> [Exercise]: If an entry contains a picture, leave the picture out and reproduce everything else in the records below exactly.

> [Data for this task]:
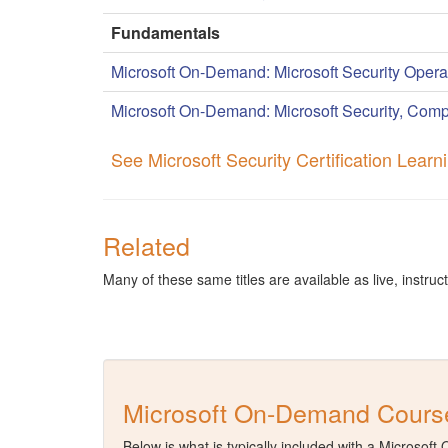
Fundamentals
Microsoft On-Demand: Microsoft Security Opera
Microsoft On-Demand: Microsoft Security, Comp
See Microsoft Security Certification Lear
Related
Many of these same titles are available as live, instruct
Microsoft On-Demand Course
Below is what is typically included with a Microsof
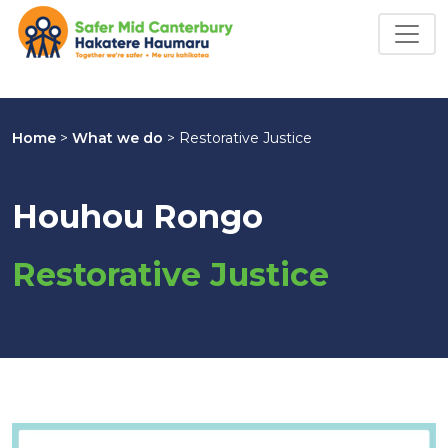
Home
>
What we do
>
Restorative Justice
Houhou Rongo
Restorative Justice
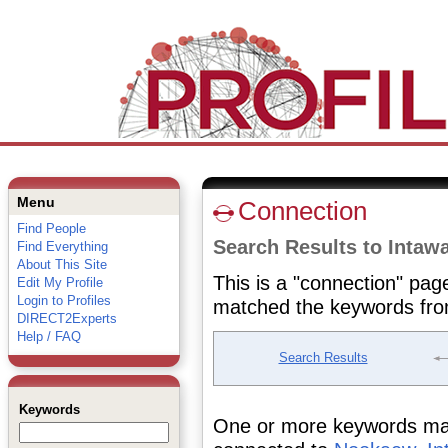
Menu
Connection
Find People
Search Results to Inta
Find Everything
About This Site
This is a "connection" pag
Edit My Profile
Login to Profiles
matched the keywords fro
DIRECT2Experts
Help / FAQ
Search Results
Keywords
One or more keywords matc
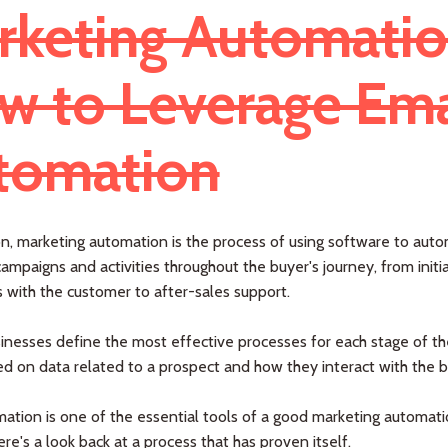
rketing Automatio
w to Leverage Ema
tomation
on, marketing automation is the process of using software to aut
ampaigns and activities throughout the buyer's journey, from initia
s with the customer to after-sales support.
sinesses define the most effective processes for each stage of th
d on data related to a prospect and how they interact with the b
ation is one of the essential tools of a good marketing automat
ere's a look back at a process that has proven itself.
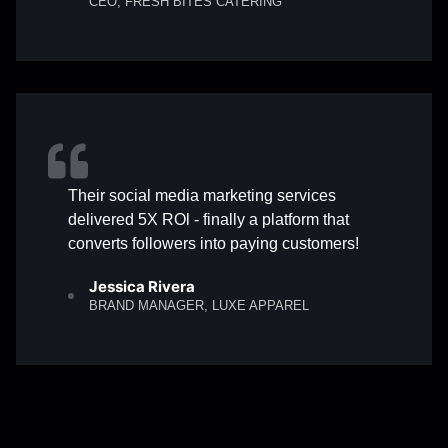
CEO, FRESH BITES CATERING
Their social media marketing services
delivered 5X ROl - finally a platform that
converts followers into paying customers!
Jessica Rivera
BRAND MANAGER, LUXE APPAREL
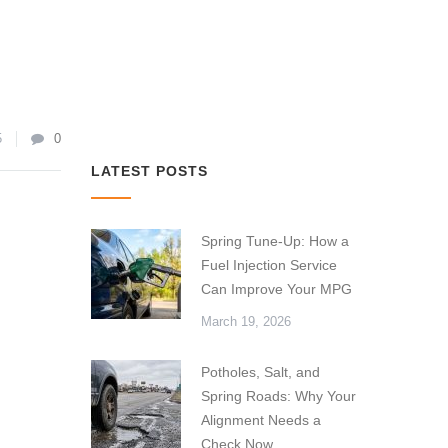
5
0
LATEST POSTS
Spring Tune-Up: How a
Fuel Injection Service
Can Improve Your MPG
March 19, 2026
Potholes, Salt, and
Spring Roads: Why Your
Alignment Needs a
Check Now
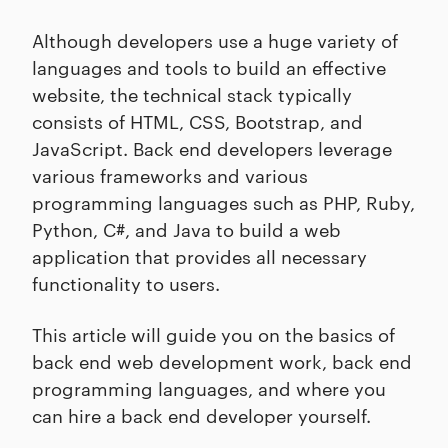
Although developers use a huge variety of
languages and tools to build an effective
website, the technical stack typically
consists of HTML, CSS, Bootstrap, and
JavaScript. Back end developers leverage
various frameworks and various
programming languages such as PHP, Ruby,
Python, C#, and Java to build a web
application that provides all necessary
functionality to users.
This article will guide you on the basics of
back end web development work, back end
programming languages, and where you
can hire a back end developer yourself.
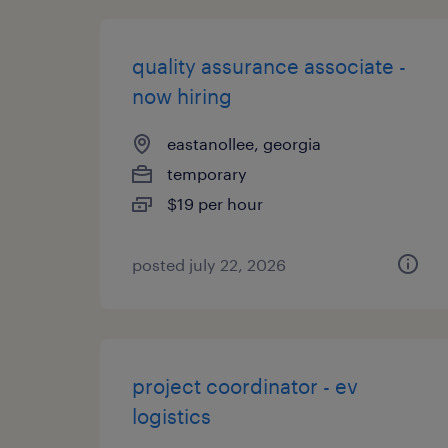
quality assurance associate -
now hiring
eastanollee, georgia
temporary
$19 per hour
posted july 22, 2026
project coordinator - ev
logistics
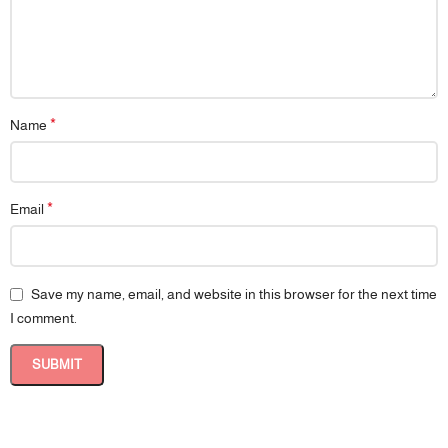
*
Name
*
Email
Save my name, email, and website in this browser for the next time
I comment.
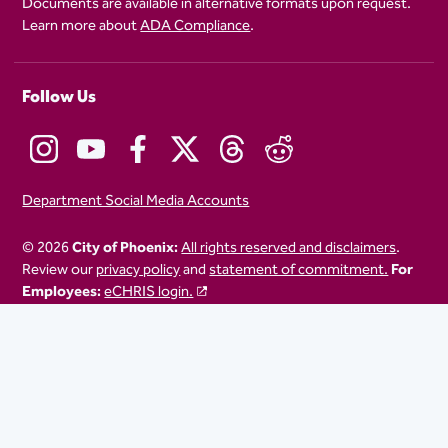
Documents are available in alternative formats upon request.
Learn more about
ADA Compliance
.
Follow Us
Department Social Media Accounts
© 2026
City of Phoenix:
All rights reserved and disclaimers
.
Review our
privacy policy
and
statement of commitment.
For
Employees:
eCHRIS login.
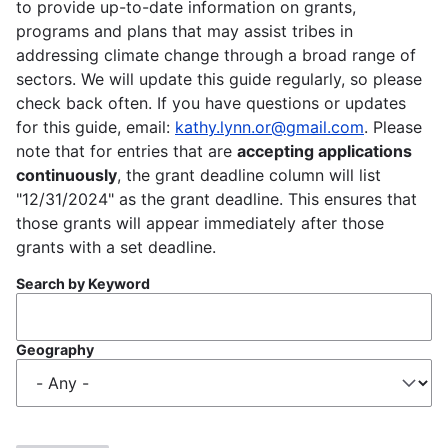
to provide up-to-date information on grants,
programs and plans that may assist tribes in
addressing climate change through a broad range of
sectors. We will update this guide regularly, so please
check back often. If you have questions or updates
for this guide, email:
kathy.lynn.or@gmail.com
. Please
note that for entries that are
accepting applications
continuously
, the grant deadline column will list
"12/31/2024" as the grant deadline. This ensures that
those grants will appear immediately after those
grants with a set deadline.
Search by Keyword
Geography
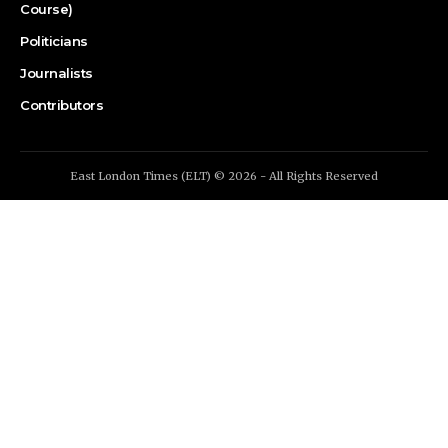
Course)
Politicians
Journalists
Contributors
East London Times (ELT) © 2026 - All Rights Reserved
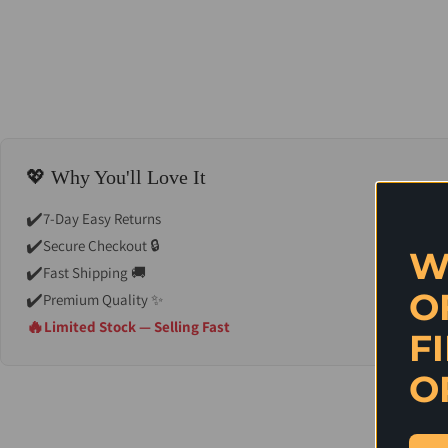
💖 Why You'll Love It
✔️
7-Day Easy Returns
✔️
Secure Checkout 🔒
W
✔️
Fast Shipping 🚚
O
✔️
Premium Quality ✨
🔥
Limited Stock — Selling Fast
F
O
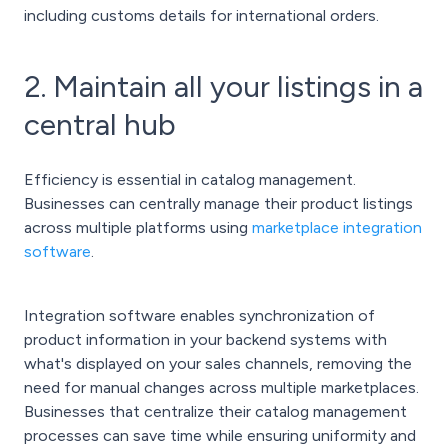
including customs details for international orders.
2. Maintain all your listings in a
central hub
Efficiency is essential in catalog management.
Businesses can centrally manage their product listings
across multiple platforms using
marketplace integration
software
.
Integration software enables synchronization of
product information in your backend systems with
what's displayed on your sales channels, removing the
need for manual changes across multiple marketplaces.
Businesses that centralize their catalog management
processes can save time while ensuring uniformity and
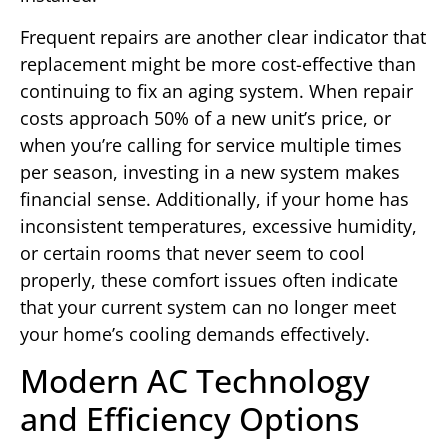
Frequent repairs are another clear indicator that
replacement might be more cost-effective than
continuing to fix an aging system. When repair
costs approach 50% of a new unit’s price, or
when you’re calling for service multiple times
per season, investing in a new system makes
financial sense. Additionally, if your home has
inconsistent temperatures, excessive humidity,
or certain rooms that never seem to cool
properly, these comfort issues often indicate
that your current system can no longer meet
your home’s cooling demands effectively.
Modern AC Technology
and Efficiency Options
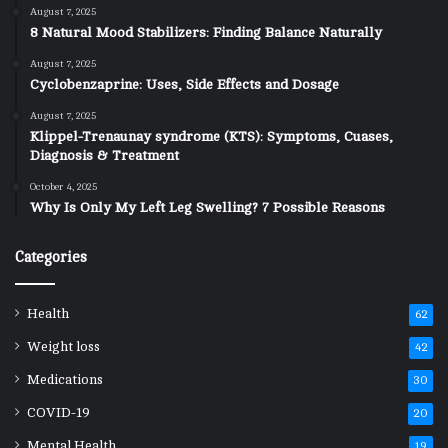
August 7, 2025
8 Natural Mood Stabilizers: Finding Balance Naturally
August 7, 2025
Cyclobenzaprine: Uses, Side Effects and Dosage
August 7, 2025
Klippel-Trenaunay syndrome (KTS): Symptoms, Cuases,
Diagnosis & Treatment
October 4, 2025
Why Is Only My Left Leg Swelling? 7 Possible Reasons
Categories
Health
62
Weight loss
42
Medications
30
COVID-19
20
Mental Health
19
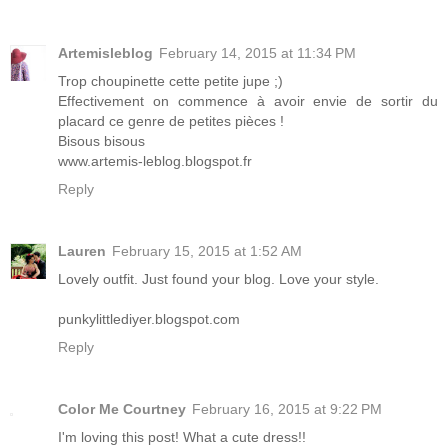
Artemisleblog
February 14, 2015 at 11:34 PM
Trop choupinette cette petite jupe ;)
Effectivement on commence à avoir envie de sortir du
placard ce genre de petites pièces !
Bisous bisous
www.artemis-leblog.blogspot.fr
Reply
Lauren
February 15, 2015 at 1:52 AM
Lovely outfit. Just found your blog. Love your style.
punkylittlediyer.blogspot.com
Reply
Color Me Courtney
February 16, 2015 at 9:22 PM
I'm loving this post! What a cute dress!!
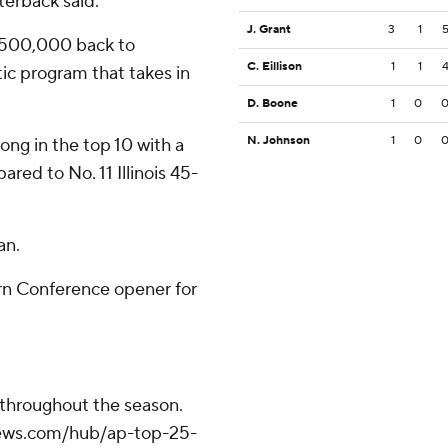
terback said.
J. Grant
3
1
 $500,000 back to
C. Eillison
1
1
tic program that takes in
D. Boone
1
0
N. Johnson
1
0
ng in the top 10 with a
ed to No. 11 Illinois 45-
an.
rn Conference opener for
 throughout the season.
apnews.com/hub/ap-top-25-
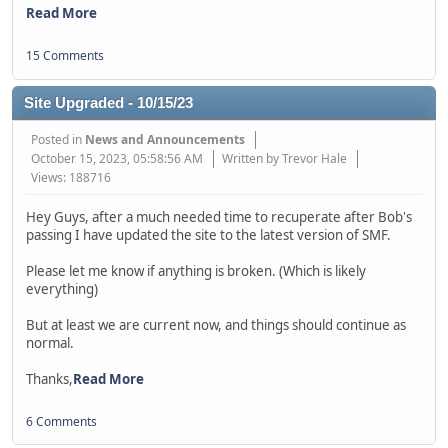
Read More
15 Comments
Site Upgraded - 10/15/23
Posted in
News and Announcements
October 15, 2023, 05:58:56 AM
Written by Trevor Hale
Views: 188716
Hey Guys, after a much needed time to recuperate after Bob's
passing I have updated the site to the latest version of SMF.
Please let me know if anything is broken. (Which is likely
everything)
But at least we are current now, and things should continue as
normal.
Thanks,
Read More
6 Comments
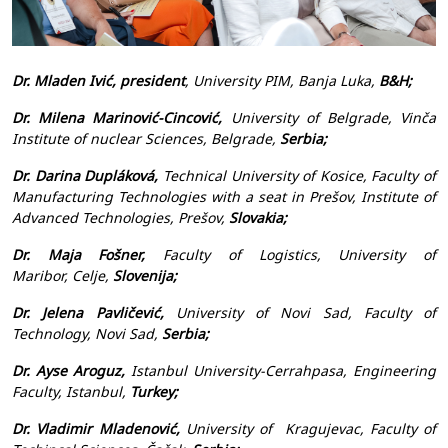
Dr. Mladen Ivić,
president
, University PIM, Banja Luka,
B&H;
Dr. Milena Marinović-Cincović,
University of Belgrade, Vinča
Institute of nuclear Sciences, Belgrade,
Serbia;
Dr. Darina Dupláková,
Technical University of Kosice, Faculty of
Manufacturing Technologies with a seat in Prešov, Institute of
Advanced Technologies, Prešov,
Slovakia;
Dr. Maja Fošner,
Faculty of Logistics, University of
Maribor, Celje,
Slovenija;
Dr. Jelena Pavličević,
University of Novi Sad, Faculty of
Technology, Novi Sad,
Serbia;
Dr. Ayse Aroguz,
Istanbul University-Cerrahpasa, Engineering
Faculty, Istanbul,
Turkey;
Dr. Vladimir Mladenović,
University of Kragujevac, Faculty of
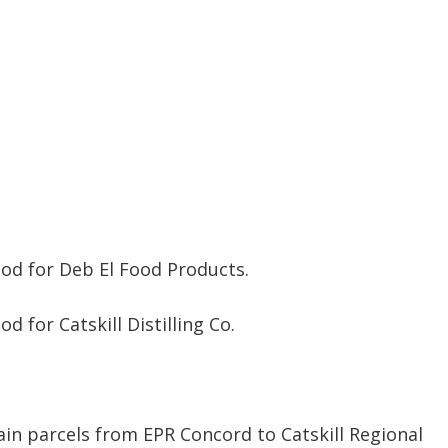
od for Deb El Food Products.
 for Catskill Distilling Co.
ain parcels from EPR Concord to Catskill Regional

> [Solution for this problem]:
Fundamentals
Microsoft On-Demand: Microsoft Security Opera
Microsoft On-Demand: Microsoft Security, Comp
See Microsoft Security Certification Lear
Related
Many of these same titles are available as live, instruct
Microsoft On-Demand Course
Below is what is typically included with a Microsof
Home
>
What we do
>
Restorative Justice
Houhou Rongo
Restorative Justice
Menu
Connection
Find People
Search Results to Inta
Find Everything
About This Site
This is a "connection" pag
Edit My Profile
Login to Profiles
matched the keywords fro
DIRECT2Experts
Help / FAQ
Search Results
Keywords
One or more keywords matc
rketing Automatio
w to Leverage Ema
tomation
on, marketing automation is the process of using software to aut
ampaigns and activities throughout the buyer's journey, from initia
s with the customer to after-sales support.
sinesses define the most effective processes for each stage of th
d on data related to a prospect and how they interact with the b
ation is one of the essential tools of a good marketing automat
ere's a look back at a process that has proven itself.
CEO, FRESH BITES CATERING
Their social media marketing services
delivered 5X ROl - finally a platform that
converts followers into paying customers!
Jessica Rivera
BRAND MANAGER, LUXE APPAREL
5
0
LATEST POSTS
Spring Tune-Up: How a
Fuel Injection Service
Can Improve Your MPG
March 19, 2026
Potholes, Salt, and
Spring Roads: Why Your
Alignment Needs a
Check Now
Although developers use a huge variety of
languages and tools to build an effective
website, the technical stack typically
consists of HTML, CSS, Bootstrap, and
JavaScript. Back end developers leverage
various frameworks and various
programming languages such as PHP, Ruby,
Python, C#, and Java to build a web
application that provides all necessary
functionality to users.
This article will guide you on the basics of
back end web development work, back end
programming languages, and where you
can hire a back end developer yourself.
quality assurance associate -
now hiring
eastanollee, georgia
temporary
$19 per hour
posted july 22, 2026
project coordinator - ev
logistics
*
Name
*
Email
Save my name, email, and website in this browser for the next time
I comment.
Documents are available in alternative formats upon request.
Learn more about
ADA Compliance
.
Follow Us
Department Social Media Accounts
© 2026
City of Phoenix:
All rights reserved and disclaimers
.
Review our
privacy policy
and
statement of commitment.
For
Employees:
eCHRIS login.
to provide up-to-date information on grants,
programs and plans that may assist tribes in
addressing climate change through a broad range of
sectors. We will update this guide regularly, so please
check back often. If you have questions or updates
for this guide, email:
kathy.lynn.or@gmail.com
. Please
note that for entries that are
accepting applications
continuously
, the grant deadline column will list
"12/31/2024" as the grant deadline. This ensures that
those grants will appear immediately after those
grants with a set deadline.
Search by Keyword
Geography
Course)
Politicians
Journalists
Contributors
East London Times (ELT) © 2026 - All Rights Reserved
💖 Why You'll Love It
✔️
7-Day Easy Returns
✔️
Secure Checkout 🔒
W
✔️
Fast Shipping 🚚
O
✔️
Premium Quality ✨
🔥
Limited Stock — Selling Fast
F
O
including customs details for international orders.
2. Maintain all your listings in a
central hub
Efficiency is essential in catalog management.
Businesses can centrally manage their product listings
across multiple platforms using
marketplace integration
software
.
Integration software enables synchronization of
product information in your backend systems with
what's displayed on your sales channels, removing the
need for manual changes across multiple marketplaces.
Businesses that centralize their catalog management
processes can save time while ensuring uniformity and
Frequent repairs are another clear indicator that
replacement might be more cost-effective than
continuing to fix an aging system. When repair
costs approach 50% of a new unit’s price, or
when you’re calling for service multiple times
per season, investing in a new system makes
financial sense. Additionally, if your home has
inconsistent temperatures, excessive humidity,
or certain rooms that never seem to cool
properly, these comfort issues often indicate
that your current system can no longer meet
your home’s cooling demands effectively.
Modern AC Technology
and Efficiency Options
August 7, 2025
8 Natural Mood Stabilizers: Finding Balance Naturally
August 7, 2025
Cyclobenzaprine: Uses, Side Effects and Dosage
August 7, 2025
Klippel-Trenaunay syndrome (KTS): Symptoms, Cuases,
Diagnosis & Treatment
October 4, 2025
Why Is Only My Left Leg Swelling? 7 Possible Reasons
Categories
Health
62
Weight loss
42
Medications
30
COVID-19
20
Mental Health
19
Artemisleblog
February 14, 2015 at 11:34 PM
Trop choupinette cette petite jupe ;)
Effectivement on commence à avoir envie de sortir du
placard ce genre de petites pièces !
Bisous bisous
www.artemis-leblog.blogspot.fr
Reply
Lauren
February 15, 2015 at 1:52 AM
Lovely outfit. Just found your blog. Love your style.
punkylittlediyer.blogspot.com
Reply
Color Me Courtney
February 16, 2015 at 9:22 PM
I'm loving this post! What a cute dress!!
terback said.
J. Grant
3
1
 $500,000 back to
C. Eillison
1
1
tic program that takes in
D. Boone
1
0
N. Johnson
1
0
ng in the top 10 with a
ed to No. 11 Illinois 45-
an.
rn Conference opener for
 throughout the season.
apnews.com/hub/ap-top-25-
Read More
15 Comments
Site Upgraded - 10/15/23
Posted in
News and Announcements
October 15, 2023, 05:58:56 AM
Written by Trevor Hale
Views: 188716
Hey Guys, after a much needed time to recuperate after Bob's
passing I have updated the site to the latest version of SMF.
Please let me know if anything is broken. (Which is likely
everything)
But at least we are current now, and things should continue as
normal.
Thanks,
Read More
6 Comments
Dr. Mladen Ivić,
president
, University PIM, Banja Luka,
B&H;
Dr. Milena Marinović-Cincović,
University of Belgrade, Vinča
Institute of nuclear Sciences, Belgrade,
Serbia;
Dr. Darina Dupláková,
Technical University of Kosice, Faculty of
Manufacturing Technologies with a seat in Prešov, Institute of
Advanced Technologies, Prešov,
Slovakia;
Dr. Maja Fošner,
Faculty of Logistics, University of
Maribor, Celje,
Slovenija;
Dr. Jelena Pavličević,
University of Novi Sad, Faculty of
Technology, Novi Sad,
Serbia;
Dr. Ayse Aroguz,
Istanbul University-Cerrahpasa, Engineering
Faculty, Istanbul,
Turkey;
Dr. Vladimir Mladenović,
University of Kragujevac, Faculty of
od for Deb El Food Products.
 for Catskill Distilling Co.
ain parcels from EPR Concord to Catskill Regional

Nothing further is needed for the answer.